From: Ingo Molnar <mingo@elte.hu>
To: Linus Torvalds <torvalds@linux-foundation.org>
Cc: Heiko Carstens <heiko.carstens@de.ibm.com>,
Andrew Morton <akpm@linux-foundation.org>,
Peter Zijlstra <a.p.zijlstra@chello.nl>,
linux-arch@vger.kernel.org,
Martin Schwidefsky <schwidefsky@de.ibm.com>,
Arnd Bergmann <arnd@arndb.de>,
Horst Hartmann <horsth@linux.vnet.ibm.com>,
Christian Ehrhardt <ehrhardt@linux.vnet.ibm.com>
Subject: Re: [patch 0/3] Allow inlined spinlocks again V3
Date: Thu, 13 Aug 2009 20:34:48 +0200 [thread overview]
Message-ID: <20090813183448.GA8125@elte.hu> (raw)
In-Reply-To: <alpine.LFD.2.01.0908131100000.28882@localhost.localdomain>
* Linus Torvalds <torvalds@linux-foundation.org> wrote:
> Now, there is one advantage to inlining that I really like - and
> that I personally have missed from the days when we used to
> always do it: profiling.
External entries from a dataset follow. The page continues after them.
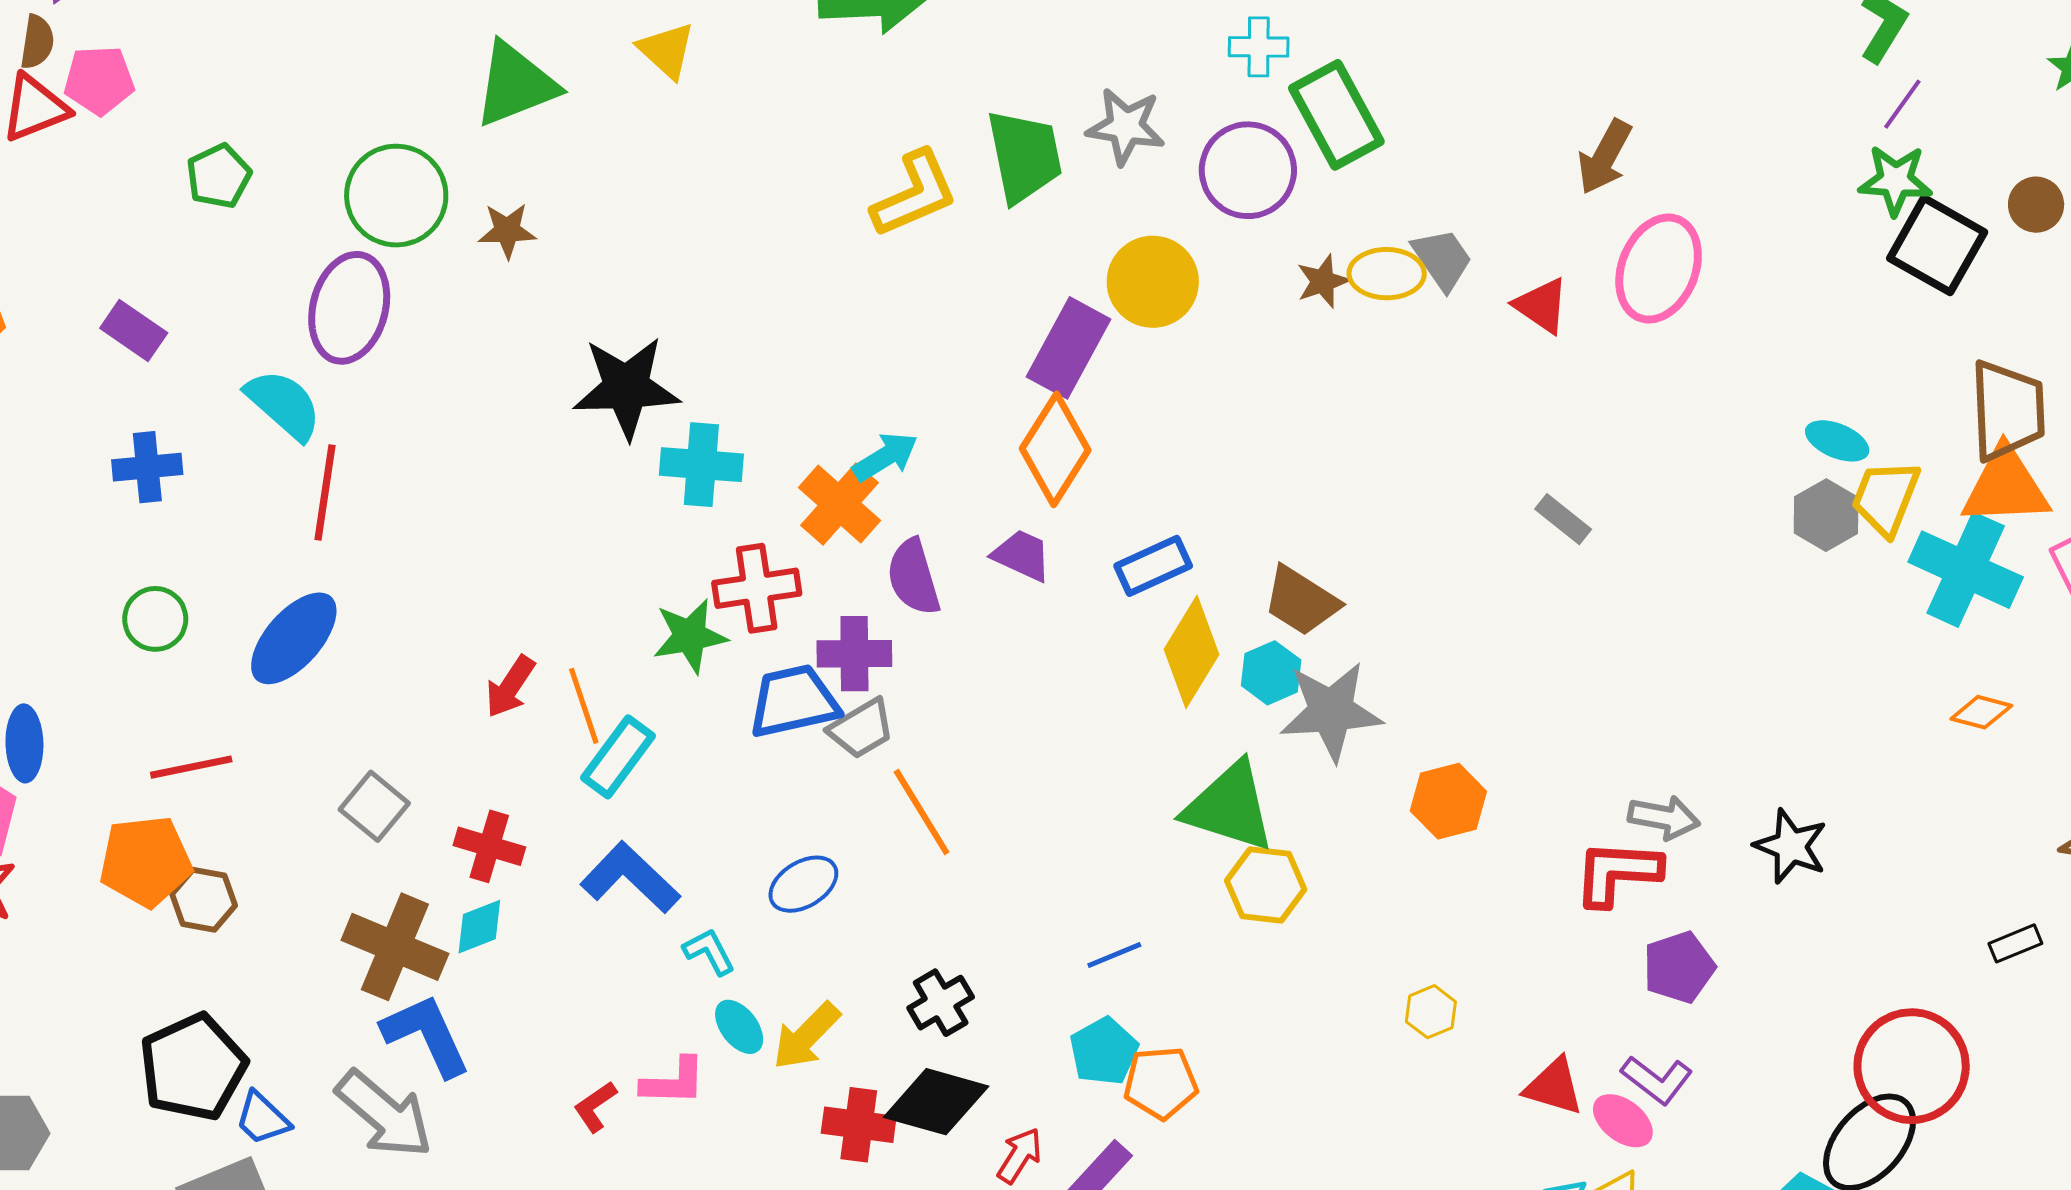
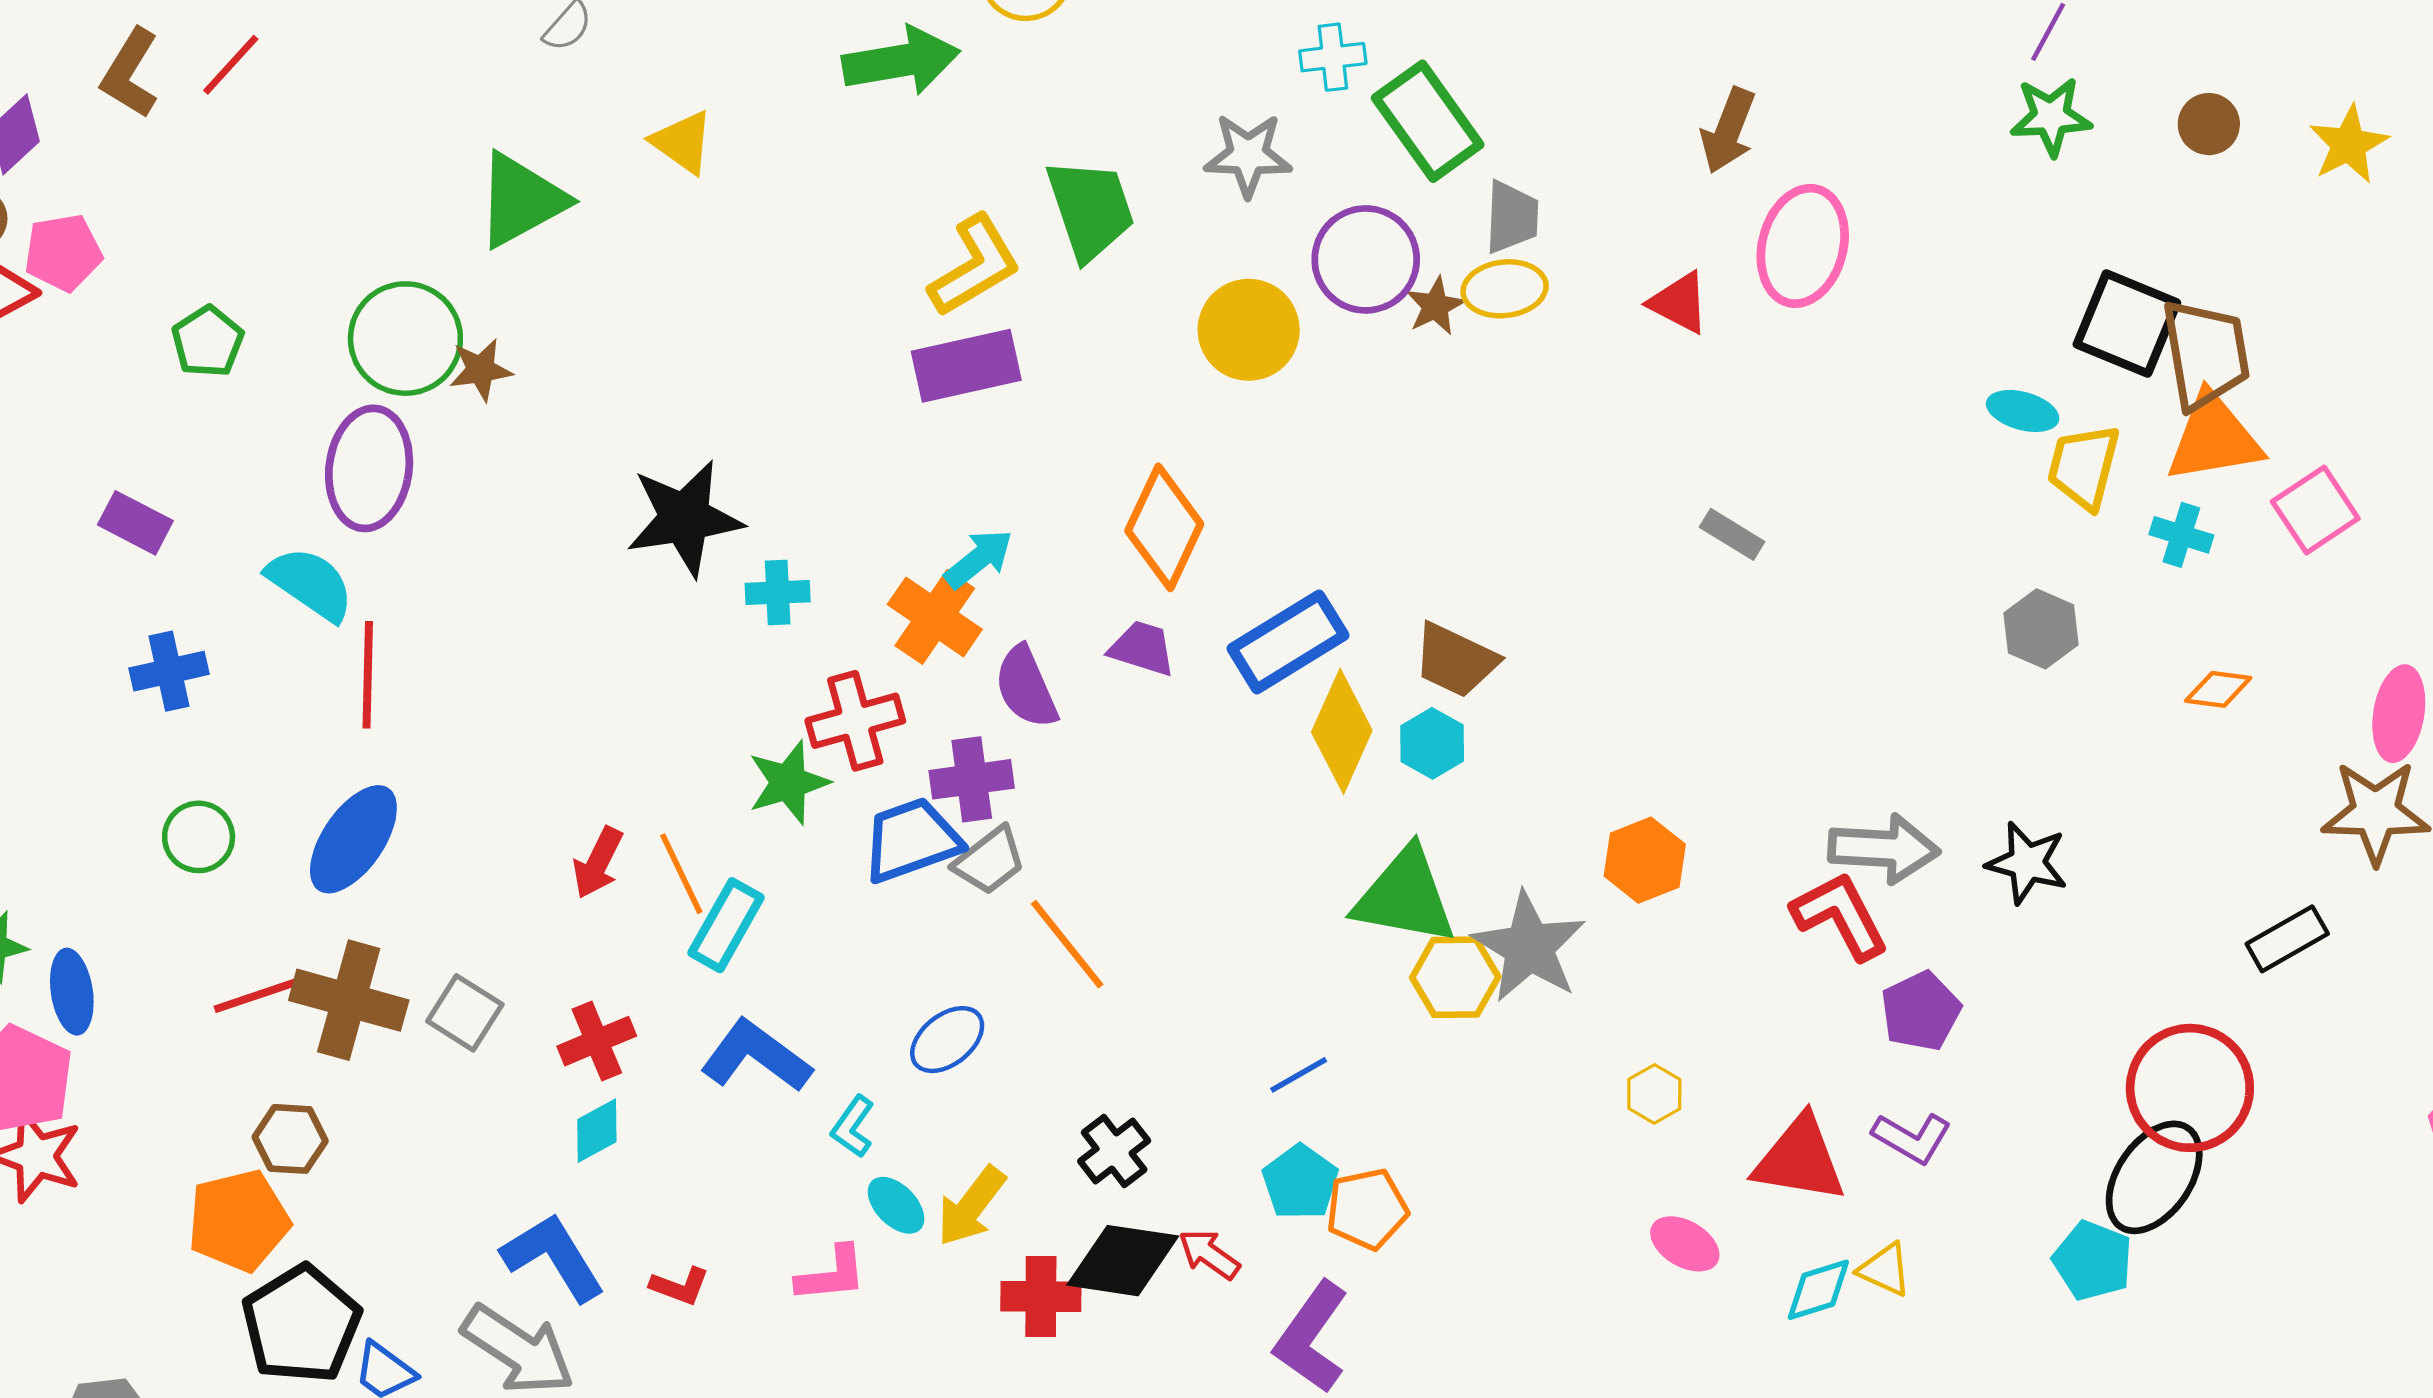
gray star: (1126, 126) -> (1248, 155), moved
purple circle: (1248, 170) -> (1366, 259), moved
brown star: (507, 231) -> (481, 370), moved
black square: (1937, 245) -> (2127, 323), moved
gray trapezoid: (1442, 259) -> (1512, 217), moved, turned 44
purple rectangle: (1068, 348) -> (966, 366), moved, turned 56
cyan cross: (701, 465) -> (778, 593), size x0.7
gray hexagon: (1826, 515) -> (2041, 629), moved
blue rectangle: (1153, 566) -> (1288, 642), size x1.4
cyan cross: (1966, 570) -> (2181, 535), size x0.5
gray star: (1331, 711) -> (1529, 947), moved, turned -30
gray arrow: (1664, 818) -> (1884, 849), size x1.4
red cross: (489, 846) -> (597, 1041), turned -32
orange pentagon: (146, 861) -> (239, 1221), moved
red L-shape: (1617, 873) -> (1840, 916), turned 66
black rectangle: (2015, 943) -> (2287, 939), size x1.4
brown cross: (395, 947) -> (349, 1000), moved
cyan L-shape: (709, 952) -> (853, 1127), turned -110
red triangle: (1554, 1087) -> (1800, 1159), size x1.4
red L-shape: (595, 1107) -> (680, 1286), moved, turned -118
pink ellipse: (1623, 1121) -> (1685, 1244), moved
red arrow: (1020, 1156) -> (1209, 1254), moved, turned -80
Inlining the spinlocks tends to do
> _wonders_ for showing exactly which spinlock ends up being the
> contention cases for certain loads. [...]
We've got a new tool to determine that kind of information though:
perf + call-graph profiling.
This is how it works and how it can be used. Say we want to profile
'bw_tcp' from lmbench. The traditional way is to record a flat
profile:
aldebaran:~/l> perf record -f ./bw_pipe
Pipe bandwidth: 4607.33 MB/sec
[ perf record: Captured and wrote 2.503 MB perf.data (~109368 samples) ]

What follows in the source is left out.